-------- PROVIDED RECORDS

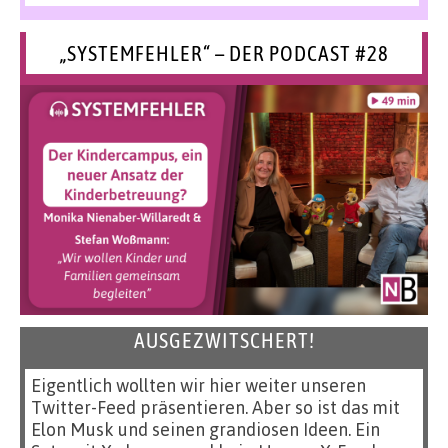
„SYSTEMFEHLER“ – DER PODCAST #28
AUSGEZWITSCHERT!
Eigentlich wollten wir hier weiter unseren
Twitter-Feed präsentieren. Aber so ist das mit
Elon Musk und seinen grandiosen Ideen. Ein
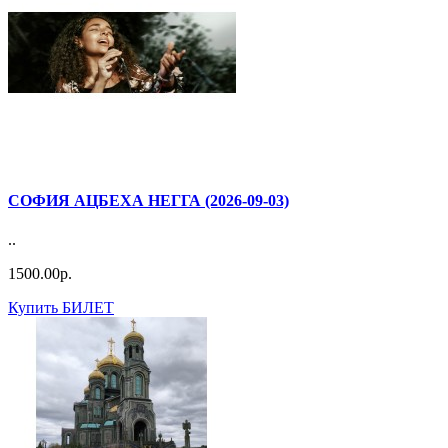
СОФИЯ АЦБЕХА НЕГГА (2026-09-03)
..
1500.00р.
Купить БИЛЕТ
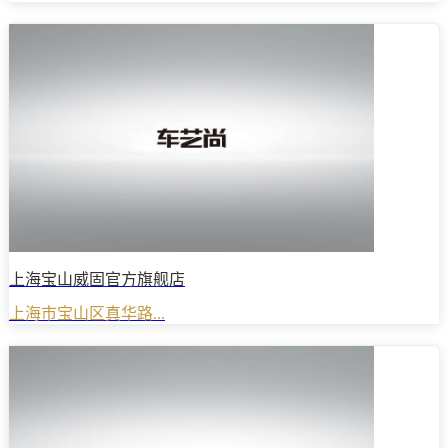
上海宝山威固官方旗舰店
上海市宝山区真华路...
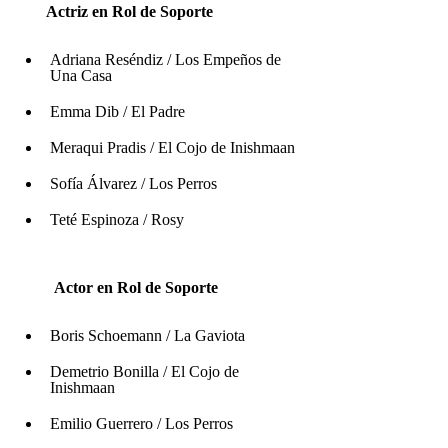
       Actriz en Rol de Soporte 
Adriana Reséndiz / Los Empeños de 
Una Casa
Emma Dib / El Padre
Meraqui Pradis / El Cojo de Inishmaan
Sofía Álvarez / Los Perros
Teté Espinoza / Rosy
         Actor en Rol de Soporte 
Boris Schoemann / La Gaviota
Demetrio Bonilla / El Cojo de 
Inishmaan
Emilio Guerrero / Los Perros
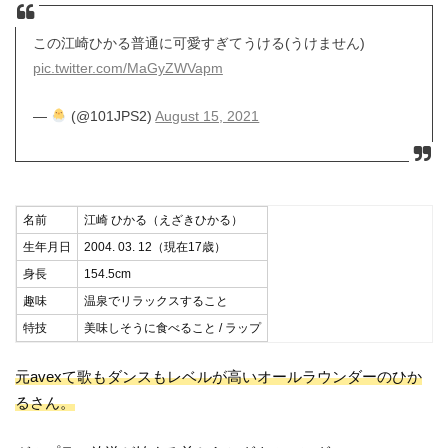
この江崎ひかる普通に可愛すぎてうける(うけません)
pic.twitter.com/MaGyZWVapm
—
(@101JPS2)
August 15, 2021
名前
江崎 ひかる（えざきひかる）
生年月日
2004. 03. 12（現在17歳）
身長
154.5cm
趣味
温泉でリラックスすること
特技
美味しそうに食べること / ラップ
元avexて歌もダンスもレベルが高いオールラウンダーのひか
るさん。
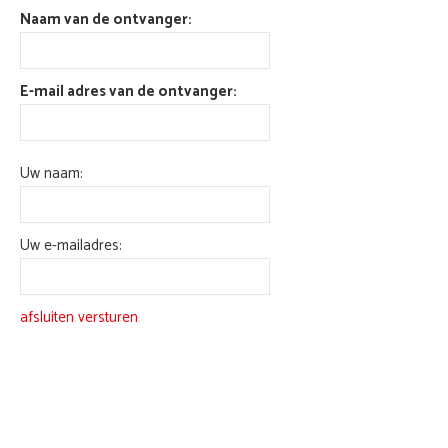
Naam van de ontvanger:
E-mail adres van de ontvanger:
Uw naam:
Uw e-mailadres:
afsluiten
versturen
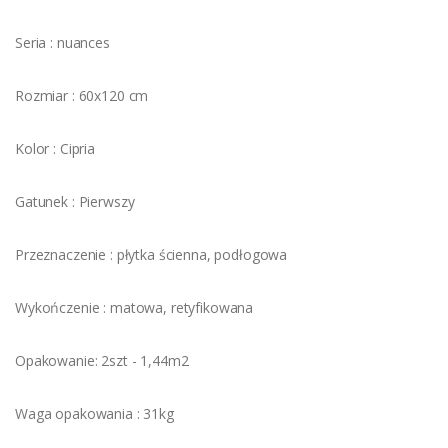
Seria : nuances
Rozmiar : 60x120 cm
Kolor : Cipria
Gatunek : Pierwszy
Przeznaczenie : płytka ścienna, podłogowa
Wykończenie : matowa, retyfikowana
Opakowanie: 2szt - 1,44m2
Waga opakowania : 31kg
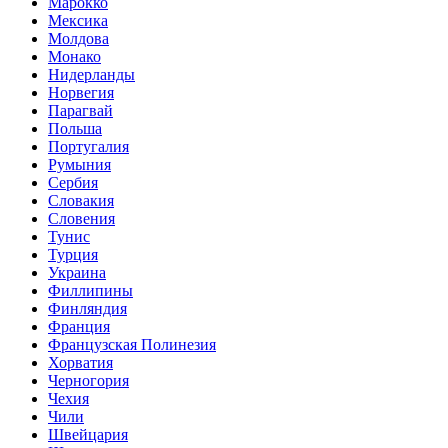
Марокко
Мексика
Молдова
Монако
Нидерланды
Норвегия
Парагвай
Польша
Португалия
Румыния
Сербия
Словакия
Словения
Тунис
Турция
Украина
Филлипины
Финляндия
Франция
Французская Полинезия
Хорватия
Черногория
Чехия
Чили
Швейцария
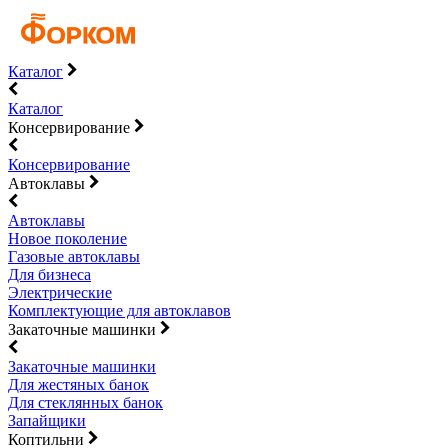
Каталог
Каталог
Консервирование
Консервирование
Автоклавы
Автоклавы
Новое поколение
Газовые автоклавы
Для бизнеса
Электрические
Комплектующие для автоклавов
Закаточные машинки
Закаточные машинки
Для жестяных банок
Для стеклянных банок
Запайщики
Коптильни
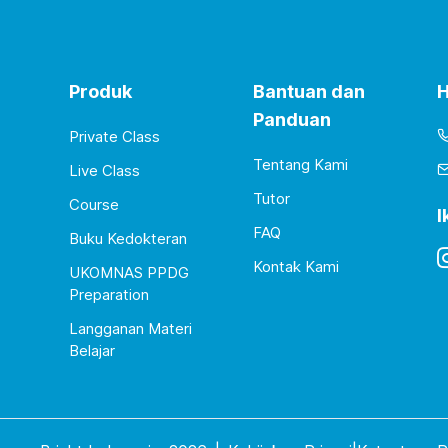
Produk
Bantuan dan
H
Panduan
Private Class
Tentang Kami
Live Class
Tutor
Course
I
FAQ
Buku Kedokteran
Kontak Kami
UKOMNAS PPDG
Preparation
Langganan Materi
Belajar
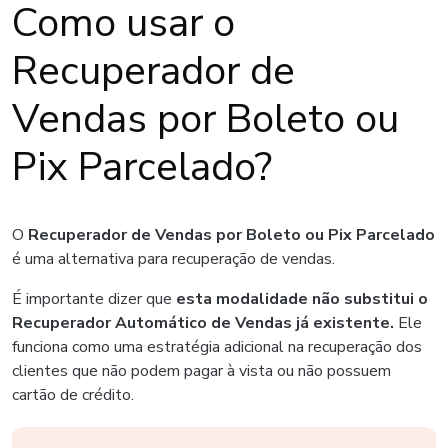
Como usar o
Recuperador de
Vendas por Boleto ou
Pix Parcelado?
O
Recuperador de Vendas por Boleto ou Pix Parcelado
é uma alternativa para recuperação de vendas.
É importante dizer que
esta modalidade não substitui o
Recuperador Automático de Vendas já existente.
Ele
funciona como uma estratégia adicional na recuperação dos
clientes que não podem pagar à vista ou não possuem
cartão de crédito.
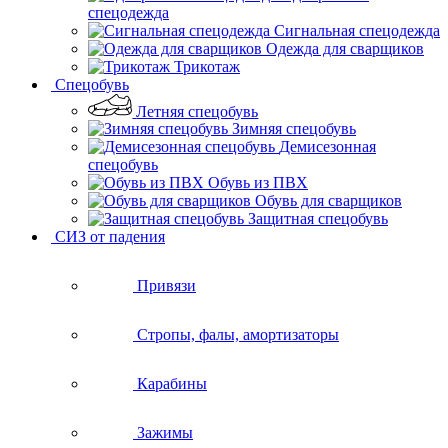
спецодежда
Сигнальная спецодежда
Одежда для сварщиков
Трикотаж
Спецобувь
Летняя спецобувь
Зимняя спецобувь
Демисезонная
спецобувь
Обувь из ПВХ
Обувь для сварщиков
Защитная спецобувь
СИЗ от падения
Привязи
Стропы, фалы, амортизаторы
Карабины
Зажимы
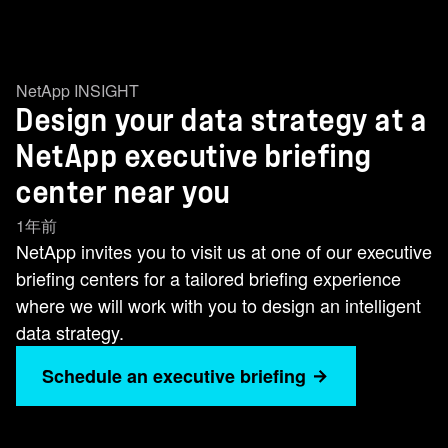
NetApp INSIGHT
Design your data strategy at a
NetApp executive briefing
center near you
1年前
NetApp invites you to visit us at one of our executive
briefing centers for a tailored briefing experience
where we will work with you to design an intelligent
data strategy.
Schedule an executive briefing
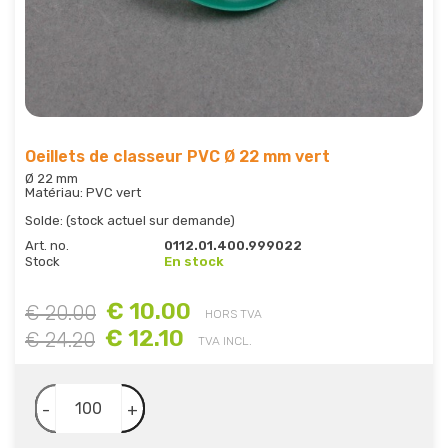
Oeillets de classeur PVC Ø 22 mm vert
Ø 22 mm
Matériau: PVC vert
Solde: (stock actuel sur demande)
Art. no.
0112.01.400.999022
Stock
En stock
€ 10.00
€ 20.00
HORS TVA
€ 12.10
€ 24.20
TVA INCL.
-
+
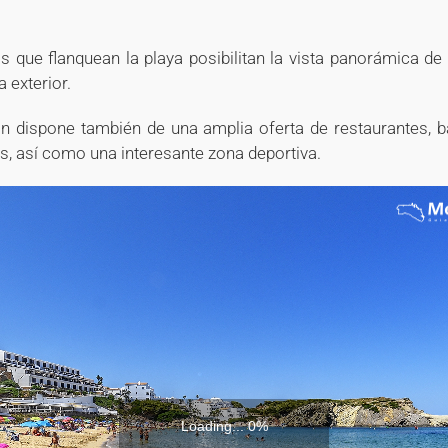
s que flanquean la playa posibilitan la vista panorámica de 
a exterior.
n dispone también de una amplia oferta de restaurantes, b
, así como una interesante zona deportiva.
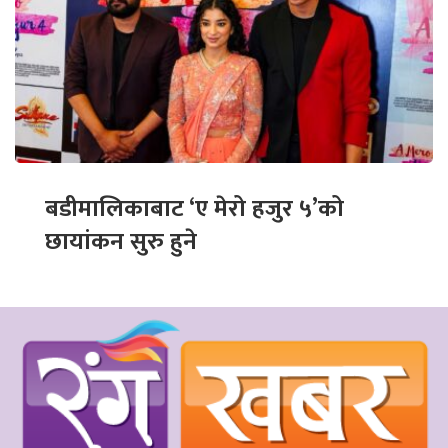
बडीमालिकाबाट ‘ए मेरो हजुर ५’को
छायांकन सुरु हुने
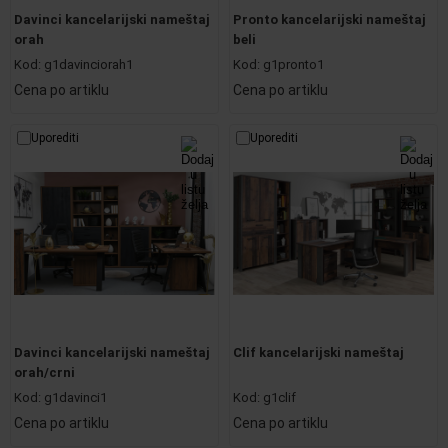
Davinci kancelarijski nameštaj
Pronto kancelarijski nameštaj
orah
beli
Kod:
g1davinciorah1
Kod:
g1pronto1
Cena po artiklu
Cena po artiklu
Uporediti
Uporediti
Davinci kancelarijski nameštaj
Clif kancelarijski nameštaj
orah/crni
Kod:
g1davinci1
Kod:
g1clif
Cena po artiklu
Cena po artiklu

----------------

TASK PROMPT ::
Could you copy every line from the records that has "vert" in it?

ANSWER SECTION ::
Oeillets de classeur PVC Ø 22 mm vert
Matériau: PVC vert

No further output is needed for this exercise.